Equity Crowdfunding is Closing the Gender Gap

September 6, 2022

The illusion in the start-up world is that anyone can have a great idea and bring it to fruition with grit, determination, and a lot of hard work. A key part of bringing a founder’s vision to life is securing funding in order to build a product, app, or service. Without capital, the founder’s vision will forever remain only a vision.

Raising capital is tantamount to success. It’s never just been about grit and a good idea.
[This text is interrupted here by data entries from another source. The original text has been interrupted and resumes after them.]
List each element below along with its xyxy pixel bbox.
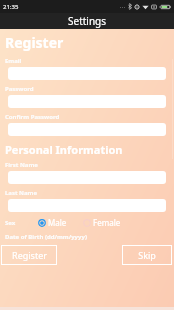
staticText: 21:35 — [3, 3, 19, 11]
button[interactable] — [8, 171, 166, 184]
staticText: Password — [5, 85, 34, 93]
staticText: Female — [93, 217, 121, 228]
button[interactable] — [8, 199, 166, 212]
staticText: Male — [48, 217, 67, 228]
staticText: Confirm Password — [5, 113, 60, 121]
staticText: Settings — [68, 14, 107, 28]
staticText: Date of Birth (dd/mm/yyyy) — [5, 233, 87, 241]
button[interactable]: Register — [1, 245, 57, 265]
staticText: Skip — [138, 249, 156, 261]
staticText: Personal Information — [5, 142, 123, 157]
staticText: Last Name — [5, 189, 38, 197]
button[interactable]: Male — [38, 217, 67, 228]
staticText: Register — [5, 33, 64, 52]
staticText: Sex — [5, 219, 16, 227]
button[interactable]: Female — [83, 217, 121, 228]
staticText: Email — [5, 57, 22, 65]
button[interactable]: Skip — [122, 245, 172, 265]
staticText: First Name — [5, 161, 38, 169]
staticText: Register — [12, 249, 47, 261]
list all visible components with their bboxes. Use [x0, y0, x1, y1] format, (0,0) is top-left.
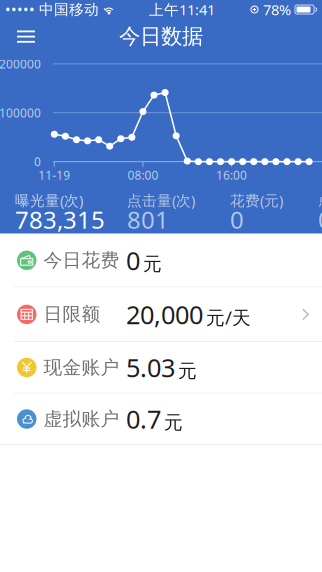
staticText: 上午11:41: [149, 0, 215, 19]
staticText: 元: [164, 411, 183, 434]
staticText: 11-19: [38, 167, 70, 183]
staticText: 花费(元): [230, 190, 283, 210]
staticText: 现金账户: [44, 356, 120, 379]
staticText: 点击量(次): [127, 190, 195, 210]
staticText: 78%: [263, 0, 291, 19]
button[interactable]: 今日花费: [0, 234, 322, 287]
staticText: 0: [34, 154, 41, 170]
button[interactable]: 现金账户: [0, 342, 322, 393]
staticText: 点击率: [318, 190, 322, 208]
staticText: 5.03: [126, 351, 175, 384]
button[interactable]: 虚拟账户: [0, 394, 322, 444]
staticText: 中国移动: [39, 0, 99, 18]
staticText: 0: [230, 204, 244, 235]
staticText: •••••: [5, 0, 35, 19]
staticText: 今日花费: [44, 249, 120, 272]
staticText: 0: [126, 244, 140, 277]
staticText: 日限额: [44, 303, 100, 326]
staticText: 20,000: [126, 298, 203, 331]
staticText: 0: [318, 204, 322, 235]
staticText: 801: [127, 204, 169, 235]
staticText: 100000: [0, 105, 41, 121]
staticText: 0.7: [126, 402, 161, 436]
staticText: 08:00: [127, 167, 158, 183]
button[interactable]: Menu: [0, 20, 47, 54]
staticText: 元: [143, 252, 162, 275]
staticText: 今日数据: [119, 23, 203, 50]
staticText: 200000: [0, 56, 41, 72]
staticText: 虚拟账户: [44, 408, 120, 430]
staticText: 曝光量(次): [15, 190, 83, 210]
staticText: 16:00: [216, 167, 247, 183]
staticText: 元/天: [206, 305, 251, 330]
staticText: 783,315: [15, 204, 105, 235]
staticText: 元: [178, 360, 197, 382]
button[interactable]: 日限额: [0, 287, 322, 341]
Connections, networking, and getting in front of the right people are all key to getting your idea off the ground.

And after you’ve made these connections and gotten in front of the right people - then what? Does the funding go to the best idea or the strongest founder with the most solid plan?

Consider this:

In 2021, female founders got 2% of all venture capital (VC) dollars - which was the lowest percentage since 2016. And since 2011, the highest that statistic has ever been was 2.7%.

And not only are female founders getting just the tiniest sliver of the pie, but the check sizes are also smaller (by about 20%) when compared to similar valuations of male-led startups.

Bar graph illustrating the percentage of female only, male and female, and male only deal value.
Source: Pitchbook

And although it was a record year for female (co-)founders in 2021 as seen in this graph, the $56Bn still only represents a small sliver of the VC pie.  

Bar/line graph illustrating US venture capital deal flow by female (co-)founded companies with capital invested and deal count on the y-axis, and year on the x-axis.

VC firms still have a lot of work to do when it comes to ensuring that equity raises are, well, equitable.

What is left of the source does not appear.